### Work item
Report the count, and only the count, of lines in the records that include the word "Proteção".

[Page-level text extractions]
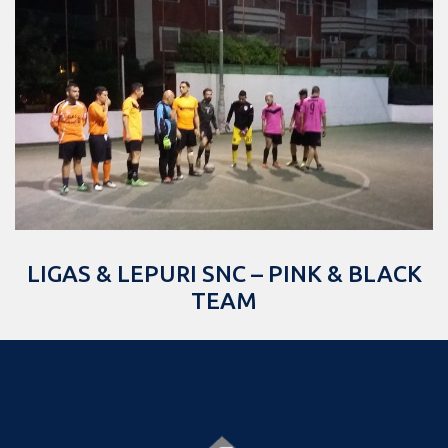
LIGAS & LEPURI SNC – PINK & BLACK
TEAM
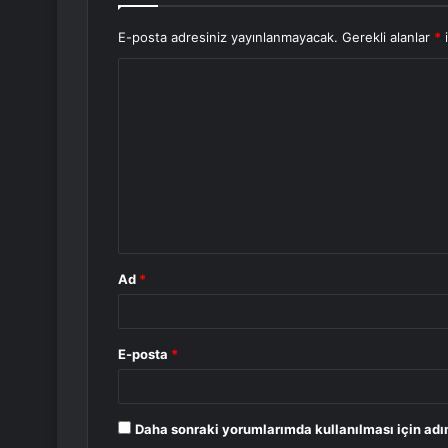
E-posta adresiniz yayınlanmayacak.
Gerekli alanlar
*
i
Y
o
r
u
m
*
Ad
*
E-posta
*
Daha sonraki yorumlarımda kullanılması için adı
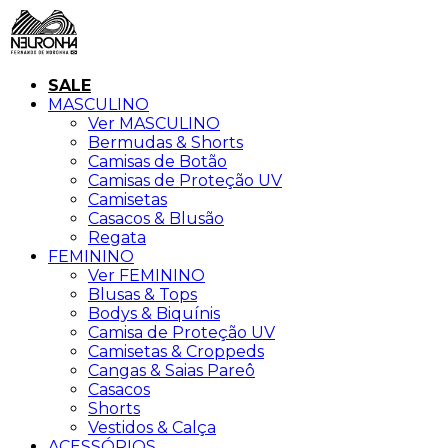
SALE
MASCULINO
Ver MASCULINO
Bermudas & Shorts
Camisas de Botão
Camisas de Proteção UV
Camisetas
Casacos & Blusão
Regata
FEMININO
Ver FEMININO
Blusas & Tops
Bodys & Biquínis
Camisa de Proteção UV
Camisetas & Croppeds
Cangas & Saias Pareô
Casacos
Shorts
Vestidos & Calça
ACESSÓRIOS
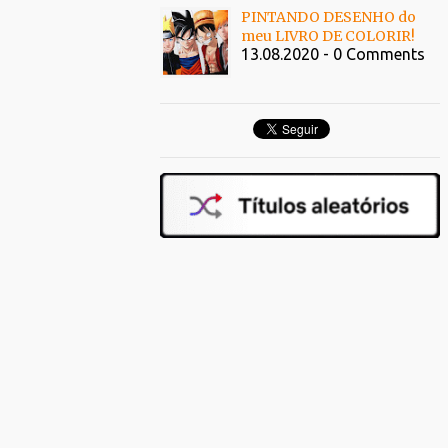
PINTANDO DESENHO do
meu LIVRO DE COLORIR!
13.08.2020 - 0 Comments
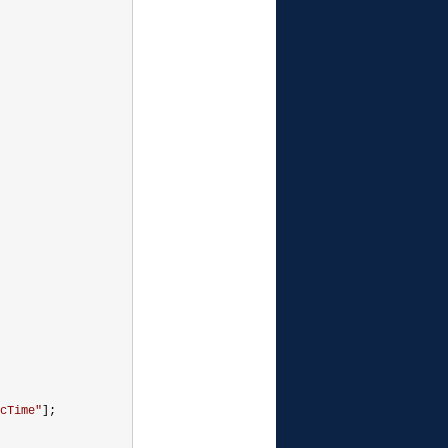
cTime
"
];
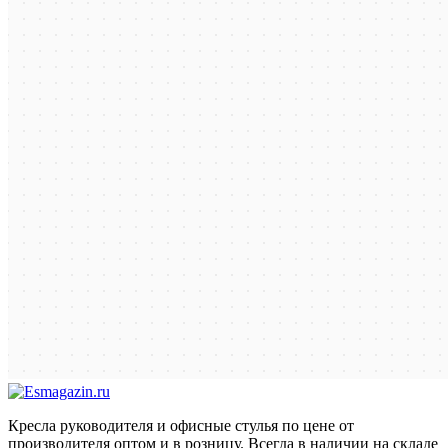
Кресла руководителя и офисные стулья по цене от
производителя оптом и в розницу. Всегда в наличии на складе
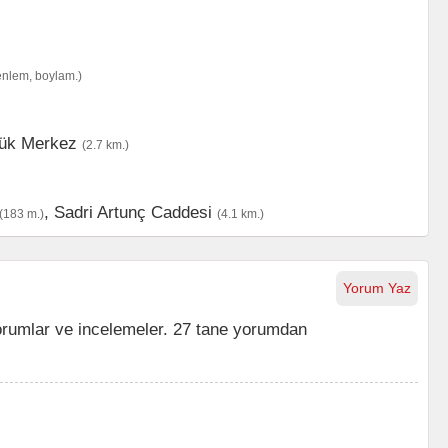
enlem, boylam.)
ük Merkez
(2.7 km.)
,
Sadri Artunç Caddesi
(183 m.)
(4.1 km.)
Yorum Yaz
rumlar ve incelemeler. 27 tane yorumdan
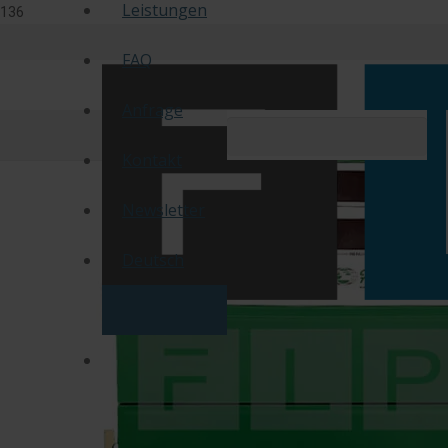
Leistungen
FAQ
Anfrage
Kontakt
Newsletter
Deutsch
Englisch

### Answer section
2